With Clyde Billington
More discoveries reported in the latest issue of ARTIFAX magazine reviewed on this program, including the recently announced scarab of Sheshonq, the Egyptian pharaoh who raided through Judah and took all of Solomon’s gold out of the Jerusalem temple. His scarab was found in 2006 at a copper production facility in Jordan. We continue with a discussion of research at another nearby copper facility in Israel at Timna and what has been learned about the men who worked there. We discuss the oldest metal object ever found in the Middle East, an awl at Tel Tsaf, also found several years ago but just recently announced.
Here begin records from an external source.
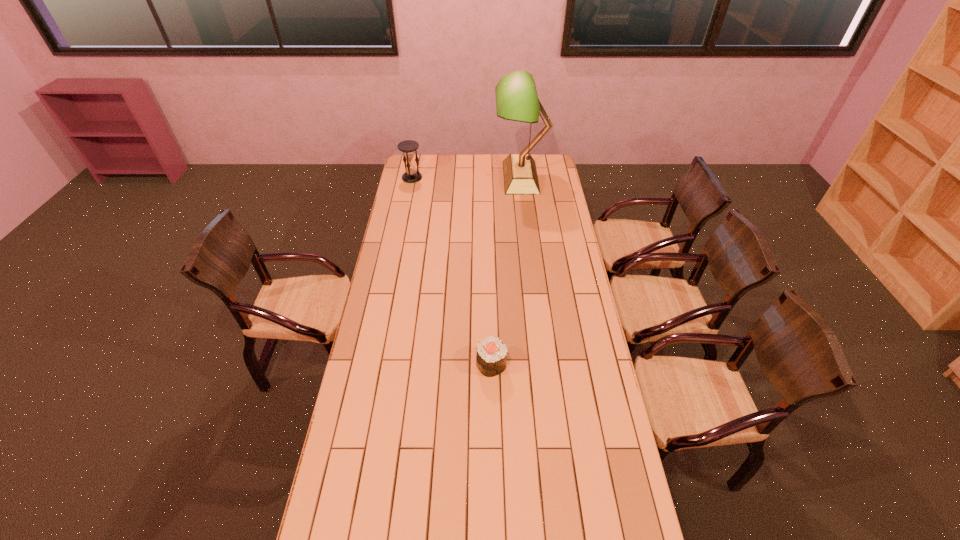 You are a GUI agent. You are given a task and a screenshot of the screen. Output one action in this format:
    pyautogui.click(x=<x>, y=<y>)
    Task: Click on the free point between the hourglass and the table lamp
    
    Given the screenshot: What is the action you would take?
    pyautogui.click(x=467, y=178)

Locate an element on the screen. The image size is (960, 540). vacant area between the sushi and the leftmost object is located at coordinates (452, 271).

You are a GUI agent. You are given a task and a screenshot of the screen. Output one action in this format:
    pyautogui.click(x=<x>, y=<y>)
    Task: Click on the vacant area that lies between the leftmost object and the tallest object
    The height and width of the screenshot is (540, 960).
    Given the screenshot: What is the action you would take?
    pyautogui.click(x=467, y=178)

I want to click on free space between the tallest object and the hourglass, so click(467, 178).

This screenshot has height=540, width=960. What are the coordinates of `free space between the tallest object and the nearest object` in the screenshot? It's located at (506, 271).

Locate an element on the screen. The image size is (960, 540). vacant point located between the shortest object and the hourglass is located at coordinates (452, 271).

Image resolution: width=960 pixels, height=540 pixels. I want to click on free area in between the table lamp and the leftmost object, so click(x=467, y=178).

Locate an element on the screen. This screenshot has width=960, height=540. free space that is in between the sushi and the tallest object is located at coordinates (506, 271).

Identify the location of vacant area between the table lamp and the shortest object. (506, 271).

Where is `the second closest object to the sushi`? Image resolution: width=960 pixels, height=540 pixels. the second closest object to the sushi is located at coordinates (409, 147). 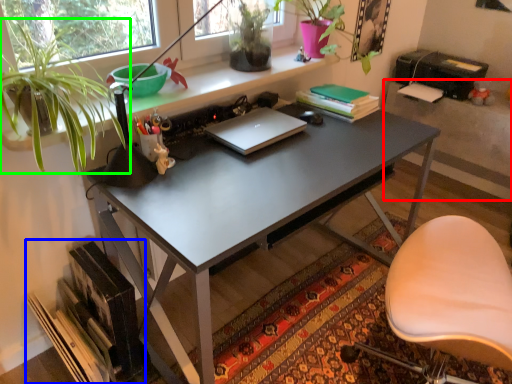 Question: Estimate the real-world distances between objects in this image. Which object is closer to table (highlighted by a red box), book (highlighted by a blue box) or houseplant (highlighted by a green box)?

Choices:
 (A) book
 (B) houseplant

Answer: (B) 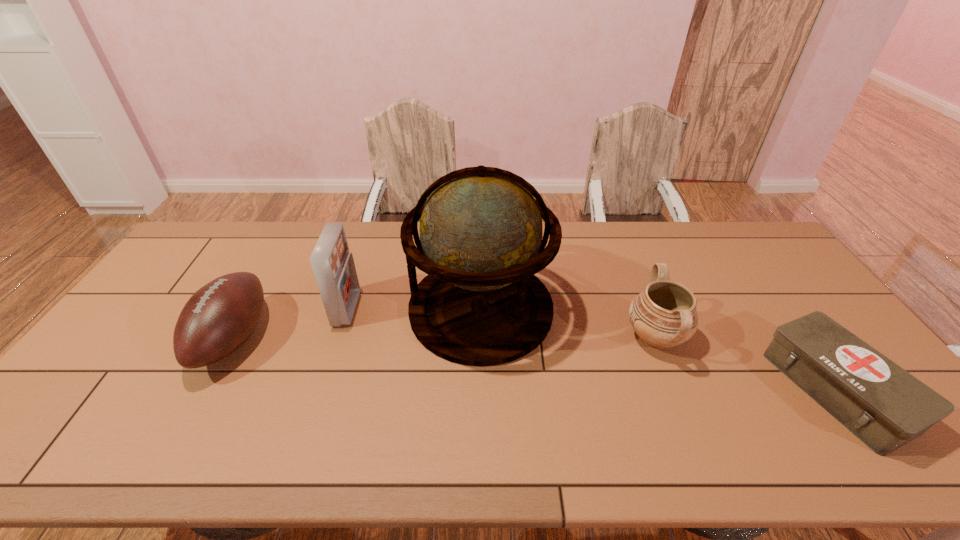 At what (x,y) coordinates should I click in order to perform the action: click on vacant area at the far edge of the desktop. Please return your answer as a coordinate pair (x, y). This screenshot has height=540, width=960. Looking at the image, I should click on coord(259,261).

The height and width of the screenshot is (540, 960). I want to click on vacant region at the left edge of the desktop, so click(137, 373).

In the image, there is a desktop. What are the coordinates of `vacant space at the far left corner` in the screenshot? It's located at (233, 233).

I want to click on free space between the shorter first-aid kit and the urn, so click(x=746, y=363).

Identify the location of free space between the fourth object from right to left and the shorter first-aid kit. pyautogui.click(x=592, y=349).

Locate an element on the screen. This screenshot has height=540, width=960. vacant space that is in between the globe and the right first-aid kit is located at coordinates (659, 350).

Where is `free space between the football (American) and the nearer first-aid kit`? free space between the football (American) and the nearer first-aid kit is located at coordinates (536, 364).

The image size is (960, 540). Identify the location of vacant area that lies between the nearer first-aid kit and the farther first-aid kit. (592, 349).

Image resolution: width=960 pixels, height=540 pixels. Identify the location of unoccupied area between the football (American) and the shorter first-aid kit. (536, 364).

I want to click on empty location between the third object from right to left and the second object from right to left, so click(x=568, y=323). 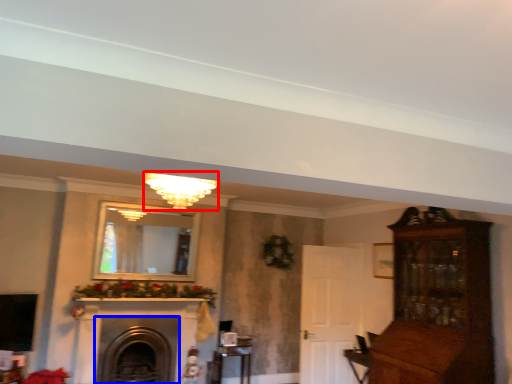 Question: Among these objects, which one is farthest to the camera, light fixture (highlighted by a red box) or fireplace (highlighted by a blue box)?

Choices:
 (A) light fixture
 (B) fireplace

Answer: (B) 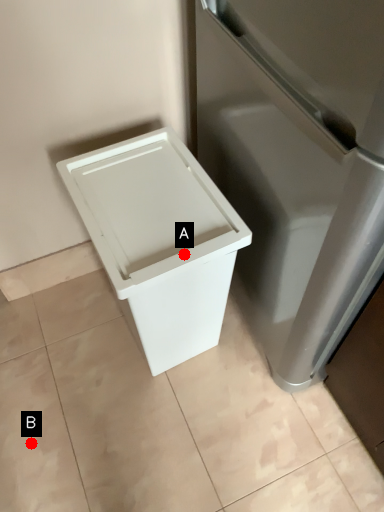 Question: Two points are circled on the image, labeled by A and B beside each circle. Which of the following is the farthest from the observer?

Choices:
 (A) A is further
 (B) B is further

Answer: (B) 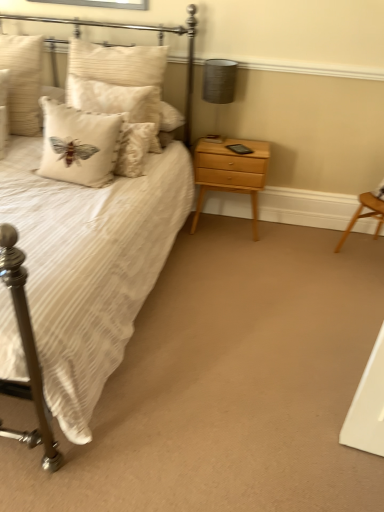 Question: Is point (210, 83) positioned closer to the camera than point (46, 174)?

Choices:
 (A) farther
 (B) closer

Answer: (A)

Question: From the image's perspective, relative to white textured cushion at upper left, arranged as the 2th pillow when viewed from the left, is matte gray lampshade at upper right above or below?

Choices:
 (A) above
 (B) below

Answer: (A)

Question: Which object is positioned closest to the light wood/texture nightstand at right?

Choices:
 (A) white textured cushion at upper left, which appears as the second pillow when viewed from the right
 (B) white textured pillow at upper left, the 1th pillow viewed from the right
 (C) beige textured pillow at upper left, the third pillow from the right
 (D) white striped fabric bed at left
 (E) matte gray lampshade at upper right

Answer: (E)

Question: Which of these objects is positioned farthest from the white striped fabric bed at left?

Choices:
 (A) matte gray lampshade at upper right
 (B) white textured pillow at upper left, the 1th pillow viewed from the right
 (C) white textured cushion at upper left, arranged as the 2th pillow when viewed from the left
 (D) light wood/texture nightstand at right
 (E) beige textured pillow at upper left, the third pillow from the right

Answer: (C) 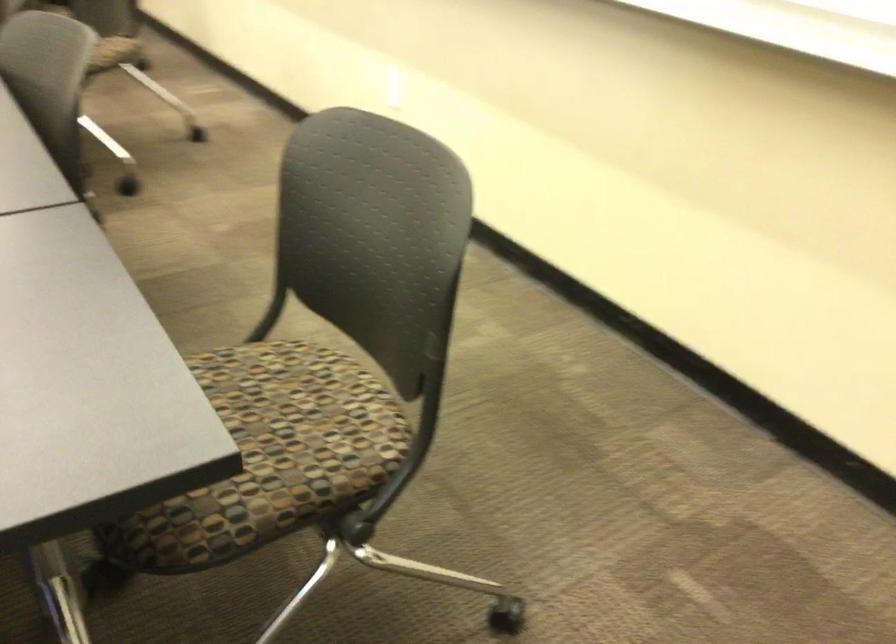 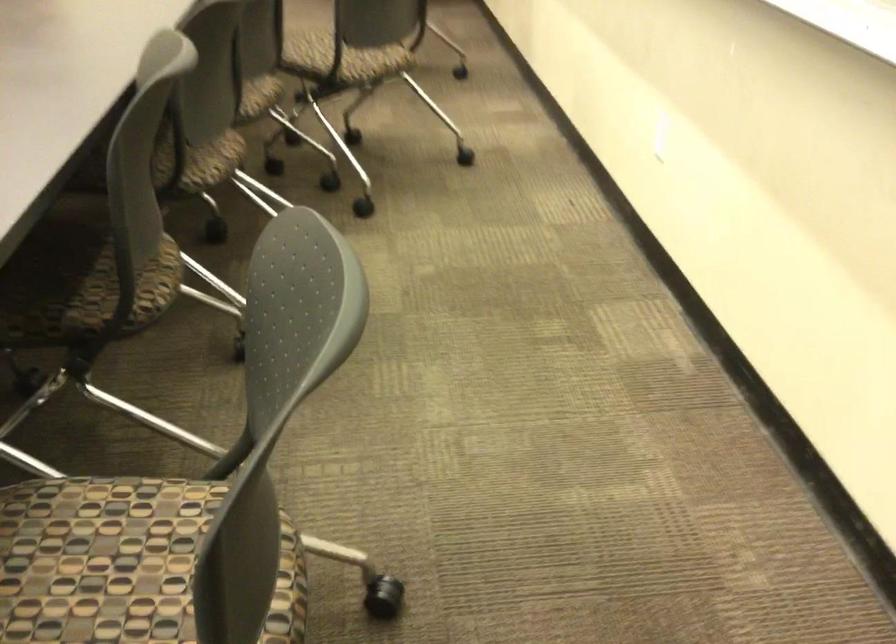 Where in the second image is the point corresponding to the point at 227,393 from the first image?

(99, 556) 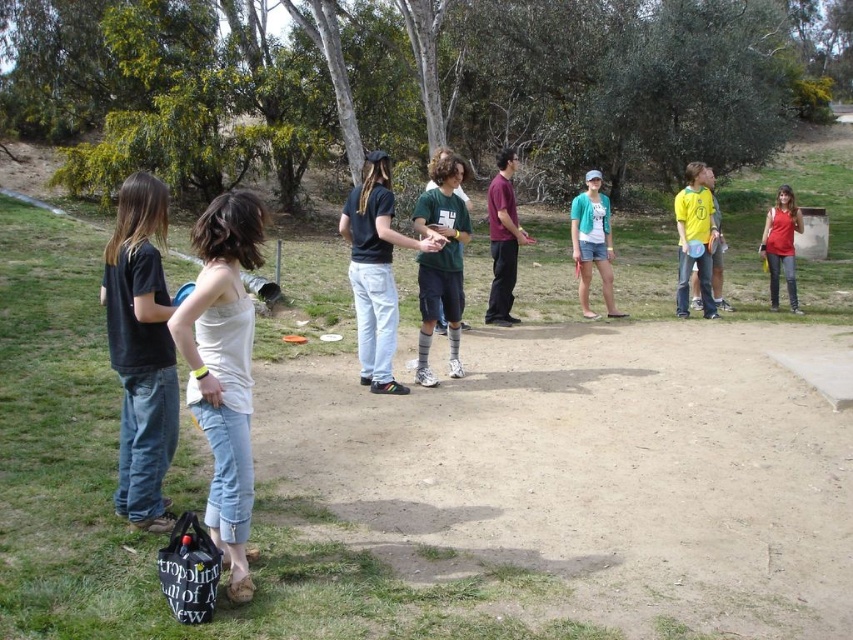 Question: Which of the following is the farthest from the observer?

Choices:
 (A) white cotton tank top at left
 (B) dark blue t-shirt at center
 (C) matte green t-shirt at center

Answer: (C)

Question: Can you confirm if dark blue t-shirt at center is positioned below matte red tank top at right?

Choices:
 (A) no
 (B) yes

Answer: (B)

Question: Does maroon fabric shirt at center have a larger size compared to yellow jersey at right?

Choices:
 (A) no
 (B) yes

Answer: (A)

Question: Which point is farther to the camera?

Choices:
 (A) (700, 198)
 (B) (428, 310)
 (C) (502, 232)
 (D) (782, 224)

Answer: (D)

Question: Which object is closer to the camera taking this photo?

Choices:
 (A) dark blue t-shirt at center
 (B) green jersey at center
 (C) yellow jersey at right
 (D) white cotton tank top at left

Answer: (D)

Question: Is dark blue t-shirt at center wider than yellow jersey at right?

Choices:
 (A) no
 (B) yes

Answer: (B)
And finally, the discovery of an ivory game board at an area of the Tel Gezer excavation that’s been dubbed “Solomon’s casino.”
With Sam Wolff
Sam Wolff, an archaeologist with the Israel Antiquities Authority, co-directs the excavations at Tel Gezer (with co-director Steve Ortiz of Southwestern Baptist Theological Seminary). He gives a status report on one of the three current excavations at Gezer, which is aimed at clarifying the dating of the Iron Age Gate. (The other two are the survey excavation in the area around Gezer, and the excavation of the Gezer water system.) Sam reports the excavations in 2013 are expected to reach the target levels.